Even though you said you don't want to do it, for the dogs safety I would still recommend the kennel. Even if you did spray every bit of wood in the house, they could rip up the couches, eat kids toys, etc. Still a lot of trouble they can get into.


----------



## Dick Monson (Aug 12, 2002)

They sound bored. Exercise cures lots of problems.


----------



## gonehuntin' (Jul 27, 2006)

Kennel them. You'll never stop them anyother way with no one home.


----------



## ryanps18 (Jun 23, 2006)

You could either kennel them or plan on weekly trips to home depot for more trim and to the vet for the trim that will get stuck in thier throats.

I think dogs that are in thier kennel will just sleep most of the time so don't feel bad for them. When you get home run the snot out of them, feed them and you will have some happy pups!


----------



## Bobm (Aug 26, 2003)

exercise them and crate them and never allow them to run around your house unsupervised until you teach them right from wrong. Otherwise they will end up developing unbearable habits that will land them in the local pound.

Its like being a parent you aren't their friend you are their mentor.


----------



## griffman (Jan 17, 2004)

Don't feel bad about confining your pet. You only have two options....Confinement or Supervision. Obviously, supervision is not always possible. When needed, confinement is absolutely appropriate.

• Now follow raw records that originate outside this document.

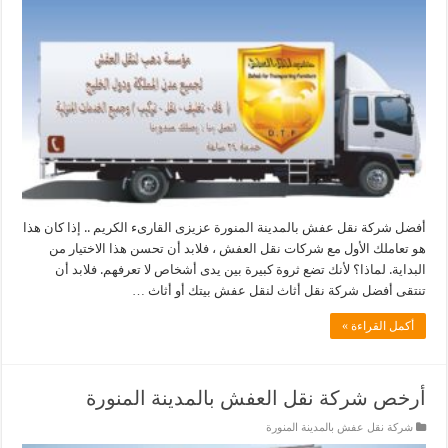
أفضل شركة نقل عفش بالمدينة المنورة عزيزى القارىء الكريم .. إذا كان هذا
هو تعاملك الأول مع شركات نقل العفش ، فلابد أن تحسن هذا الاختيار من
البداية. لماذا؟ لأنك تضع ثروة كبيرة بين يدى أشخاص لا تعرفهم. فلابد أن
تنتقى أفضل شركة نقل أثاث لنقل عفش بيتك أو أثاث …
أكمل القراءة »
أرخص شركة نقل العفش بالمدينة المنورة
شركة نقل عفش بالمدينة المنورة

If allowed to, dogs will get into all kinds of trouble. Not only will they destroy your home, they may injure or kill themselves. They can also do major damage to homes, such as electrical fires etc.....

You confine a dog for it's safety, NOT for punishment. All dogs are "den" animals instinctivly. They actually like smaller, confined areas....they feel safe and secure.

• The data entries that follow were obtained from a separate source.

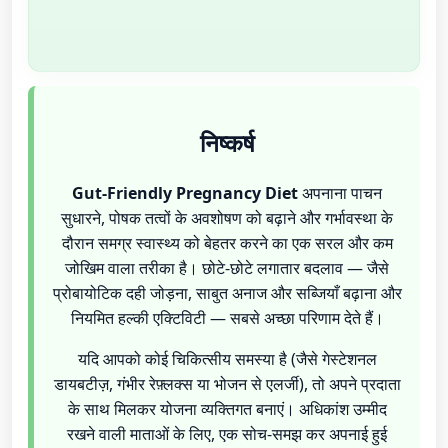
निष्कर्ष
Gut-Friendly Pregnancy Diet
अपनाना पाचन
सुधारने, पोषक तत्वों के अवशोषण को बढ़ाने और गर्भावस्था के
दौरान समग्र स्वास्थ्य को बेहतर करने का एक सरल और कम
जोखिम वाला तरीका है। छोटे-छोटे लगातार बदलाव — जैसे
प्रोबायोटिक दही जोड़ना, साबुत अनाज और सब्जियाँ बढ़ाना और
नियमित हल्की एक्टिविटी — सबसे अच्छा परिणाम देते हैं।
यदि आपको कोई चिकित्सीय समस्या है (जैसे गे‌स्टेशनल
डायबटीज़, गंभीर रेफ़्लक्स या भोजन से एलर्जी), तो अपने प्रदाता
के साथ मिलकर योजना व्यक्तिगत बनाएं। अधिकांश उम्मीद
रखने वाली माताओं के लिए, एक सोच-समझ कर अपनाई हुई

Make the crate a pleasure space. NOT for punishment. Put treats in there, leave the dog open, let the dog find the "surprises" in the crate. Before long, the dog will be hanging out in the crate on it's own.

Remember....it's for the dogs safety, letting the dog roam freely unsupervised is not safe.

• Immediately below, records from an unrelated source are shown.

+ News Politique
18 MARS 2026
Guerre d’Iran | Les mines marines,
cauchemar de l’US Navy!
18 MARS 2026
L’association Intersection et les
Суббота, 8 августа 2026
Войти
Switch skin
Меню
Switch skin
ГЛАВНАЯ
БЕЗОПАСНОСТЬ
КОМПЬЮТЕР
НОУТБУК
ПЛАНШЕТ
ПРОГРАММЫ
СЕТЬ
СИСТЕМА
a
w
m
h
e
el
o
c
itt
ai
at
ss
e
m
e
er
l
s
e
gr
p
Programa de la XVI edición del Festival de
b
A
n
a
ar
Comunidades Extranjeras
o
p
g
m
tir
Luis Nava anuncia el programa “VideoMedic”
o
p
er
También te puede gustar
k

I struggled with confinement too before I fully understood it's importance. It doesn't seem like a "nice" thing to do to our pets, but they don't look at it that way. What we think is mean is fine with them. People don't take to dens the way dogs do. Your dog will accept the crate and learn to love it. Most importantly......your dog will be safe.

As far as a spray.....there is a product called "bitter apple". It works well. But there again, you need to be supervising the dog, detering it with the bitter apple and replacing the wood trim with appropriate chew items such as nylabones.


----------



## yellar (Nov 26, 2004)

In one of my hunting dog books, the guy rubs tabasco sauce on the things the dog is chewing on, never tried it though. Just got a new yellow lab and he's a chewer, but when unsupervised always in his kennel crate. If he starts chewing on something I tell him no and give him his bone or chew toy. Haven't lost any of our belongings yet to this dog. The crate worked on our black lab and it is her domain. Never lost any belongings to her either.


----------



## cut'em (Oct 23, 2004)

I've always had dogs that had their run of the house. Sure I lost a shoe or two but they always grew out of it and could be trusted to spend their days inside. My dogs are exercised everyday weather permitting. I tried the hot sauce and watched my dog lick it off like it was a treat and as far as bitter apple goes they race to the apple tree to fight over the sour green apples that drop. I'm not sure which dogs is the chewer as i've never seen it done. But my Chessie will not let the other dog have any play toys she owns them all! Maybe the other dog realized she can chew on the wall and my chesapeake can't take it away.


----------